= Beginning of Section =

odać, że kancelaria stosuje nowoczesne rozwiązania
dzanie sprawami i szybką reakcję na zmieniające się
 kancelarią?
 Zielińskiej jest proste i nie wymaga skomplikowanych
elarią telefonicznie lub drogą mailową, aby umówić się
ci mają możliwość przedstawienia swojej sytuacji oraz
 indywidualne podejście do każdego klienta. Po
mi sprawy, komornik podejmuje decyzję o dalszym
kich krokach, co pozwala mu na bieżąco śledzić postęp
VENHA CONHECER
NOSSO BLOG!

= End of Section =
= Beginning of Section =

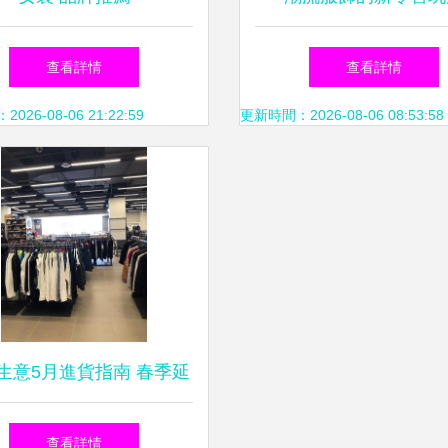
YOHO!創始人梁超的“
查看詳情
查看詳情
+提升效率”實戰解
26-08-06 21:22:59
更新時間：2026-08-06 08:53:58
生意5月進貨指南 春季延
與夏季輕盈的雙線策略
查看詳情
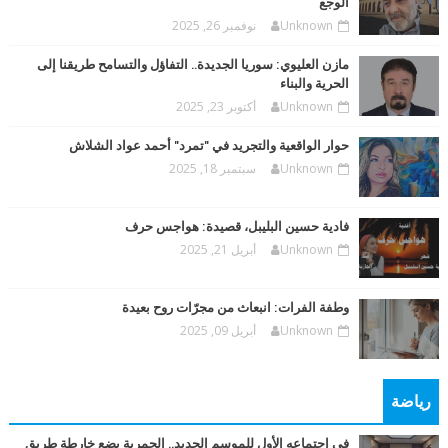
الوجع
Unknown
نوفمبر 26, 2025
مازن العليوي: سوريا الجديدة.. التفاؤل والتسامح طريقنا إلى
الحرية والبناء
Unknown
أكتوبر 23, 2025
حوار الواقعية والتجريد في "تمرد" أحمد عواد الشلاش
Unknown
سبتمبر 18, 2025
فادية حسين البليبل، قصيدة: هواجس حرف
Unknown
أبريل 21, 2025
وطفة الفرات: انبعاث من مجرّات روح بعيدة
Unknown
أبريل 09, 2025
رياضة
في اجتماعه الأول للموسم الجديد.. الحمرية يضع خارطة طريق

= End of Section =
= Beginning of Section =

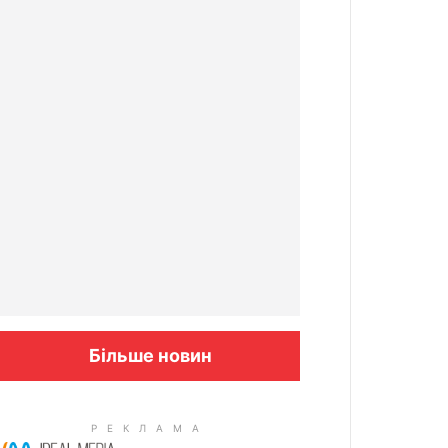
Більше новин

= End of Section =

■ **Task to carry out**
Retype exactly the lines of the data above that fall between the line with "وطفة الفرات: انبعاث من مجرّات روح بعيدة" and the line with "في اجتماعه الأول", inclusive, and add nothing.

■ **Answer area**
وطفة الفرات: انبعاث من مجرّات روح بعيدة
Unknown
أبريل 09, 2025
رياضة
في اجتماعه الأول للموسم الجديد.. الحمرية يضع خارطة طريق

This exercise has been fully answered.